Please state how many lines in the records contain the string "Orne", with no words besides the number.

**Saved entries**
⟨
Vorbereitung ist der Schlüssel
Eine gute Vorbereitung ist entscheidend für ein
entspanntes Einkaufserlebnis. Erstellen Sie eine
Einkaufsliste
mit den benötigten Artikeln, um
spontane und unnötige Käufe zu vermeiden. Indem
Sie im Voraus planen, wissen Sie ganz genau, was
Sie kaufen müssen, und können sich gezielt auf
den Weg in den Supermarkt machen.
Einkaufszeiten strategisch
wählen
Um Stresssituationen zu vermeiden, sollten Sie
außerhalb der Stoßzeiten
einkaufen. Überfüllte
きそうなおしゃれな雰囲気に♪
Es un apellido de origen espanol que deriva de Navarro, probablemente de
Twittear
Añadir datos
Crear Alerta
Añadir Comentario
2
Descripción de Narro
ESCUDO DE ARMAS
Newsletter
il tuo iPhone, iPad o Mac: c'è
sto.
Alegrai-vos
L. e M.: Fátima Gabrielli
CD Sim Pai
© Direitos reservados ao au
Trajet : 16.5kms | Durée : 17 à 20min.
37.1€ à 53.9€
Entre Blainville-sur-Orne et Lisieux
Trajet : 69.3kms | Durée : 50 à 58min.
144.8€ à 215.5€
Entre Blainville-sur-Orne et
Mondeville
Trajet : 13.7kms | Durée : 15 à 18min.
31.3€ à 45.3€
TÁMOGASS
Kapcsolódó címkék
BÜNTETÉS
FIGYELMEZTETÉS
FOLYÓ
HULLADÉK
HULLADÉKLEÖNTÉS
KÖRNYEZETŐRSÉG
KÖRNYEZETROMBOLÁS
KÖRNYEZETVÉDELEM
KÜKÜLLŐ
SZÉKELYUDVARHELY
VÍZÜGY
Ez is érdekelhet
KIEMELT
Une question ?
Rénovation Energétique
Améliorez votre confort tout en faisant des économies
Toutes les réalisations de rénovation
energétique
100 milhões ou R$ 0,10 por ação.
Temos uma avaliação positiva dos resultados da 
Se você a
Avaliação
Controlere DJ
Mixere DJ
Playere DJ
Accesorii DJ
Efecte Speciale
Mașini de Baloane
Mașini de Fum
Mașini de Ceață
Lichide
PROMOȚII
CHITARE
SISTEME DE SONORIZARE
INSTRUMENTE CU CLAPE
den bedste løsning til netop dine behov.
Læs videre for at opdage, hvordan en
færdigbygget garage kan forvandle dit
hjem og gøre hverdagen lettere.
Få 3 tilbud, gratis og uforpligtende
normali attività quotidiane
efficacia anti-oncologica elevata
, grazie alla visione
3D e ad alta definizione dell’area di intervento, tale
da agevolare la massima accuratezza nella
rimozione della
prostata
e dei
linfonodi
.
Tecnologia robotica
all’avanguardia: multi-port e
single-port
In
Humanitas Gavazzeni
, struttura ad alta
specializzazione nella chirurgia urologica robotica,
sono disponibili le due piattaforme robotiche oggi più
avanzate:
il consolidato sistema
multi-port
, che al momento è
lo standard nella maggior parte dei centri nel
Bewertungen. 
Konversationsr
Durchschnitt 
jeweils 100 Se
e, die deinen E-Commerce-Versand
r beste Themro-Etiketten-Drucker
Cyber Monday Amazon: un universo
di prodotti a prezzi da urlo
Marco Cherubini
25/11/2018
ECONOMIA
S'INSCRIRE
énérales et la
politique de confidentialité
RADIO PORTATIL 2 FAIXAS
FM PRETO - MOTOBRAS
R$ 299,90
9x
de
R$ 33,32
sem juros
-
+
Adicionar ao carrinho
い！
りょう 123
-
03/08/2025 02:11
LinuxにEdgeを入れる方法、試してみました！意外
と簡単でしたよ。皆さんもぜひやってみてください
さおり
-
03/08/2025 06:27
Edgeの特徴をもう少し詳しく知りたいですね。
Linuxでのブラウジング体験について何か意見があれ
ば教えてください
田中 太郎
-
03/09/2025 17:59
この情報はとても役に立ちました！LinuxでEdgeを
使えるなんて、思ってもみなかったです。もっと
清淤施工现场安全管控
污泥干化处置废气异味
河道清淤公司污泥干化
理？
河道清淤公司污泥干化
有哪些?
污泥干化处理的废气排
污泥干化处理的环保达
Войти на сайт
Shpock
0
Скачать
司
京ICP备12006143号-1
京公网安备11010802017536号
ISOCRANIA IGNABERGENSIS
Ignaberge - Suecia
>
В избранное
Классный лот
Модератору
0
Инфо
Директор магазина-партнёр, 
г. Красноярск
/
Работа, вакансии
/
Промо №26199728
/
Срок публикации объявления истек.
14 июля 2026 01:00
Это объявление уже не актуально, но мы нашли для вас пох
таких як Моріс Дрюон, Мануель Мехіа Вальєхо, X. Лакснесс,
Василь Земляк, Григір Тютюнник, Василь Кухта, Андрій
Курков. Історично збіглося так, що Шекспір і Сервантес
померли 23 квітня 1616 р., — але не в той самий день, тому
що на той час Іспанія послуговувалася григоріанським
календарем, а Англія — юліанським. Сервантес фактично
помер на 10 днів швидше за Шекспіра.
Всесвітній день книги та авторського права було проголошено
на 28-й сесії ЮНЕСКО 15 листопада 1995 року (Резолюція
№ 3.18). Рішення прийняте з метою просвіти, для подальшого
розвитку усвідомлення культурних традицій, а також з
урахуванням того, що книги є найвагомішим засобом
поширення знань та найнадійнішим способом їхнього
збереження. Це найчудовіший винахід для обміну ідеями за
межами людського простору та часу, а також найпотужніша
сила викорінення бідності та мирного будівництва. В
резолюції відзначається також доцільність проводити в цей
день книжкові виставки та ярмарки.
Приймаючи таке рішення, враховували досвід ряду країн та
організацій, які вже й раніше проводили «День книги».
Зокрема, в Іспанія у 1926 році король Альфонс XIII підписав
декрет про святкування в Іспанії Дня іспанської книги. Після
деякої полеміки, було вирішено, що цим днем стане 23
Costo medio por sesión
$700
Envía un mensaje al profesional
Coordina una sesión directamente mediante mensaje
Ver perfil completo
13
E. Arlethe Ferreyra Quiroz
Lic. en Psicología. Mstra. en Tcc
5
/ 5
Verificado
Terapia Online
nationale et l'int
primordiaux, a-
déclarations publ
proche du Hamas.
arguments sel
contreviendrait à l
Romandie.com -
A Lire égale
⟩
**RESPONSE BOX**
2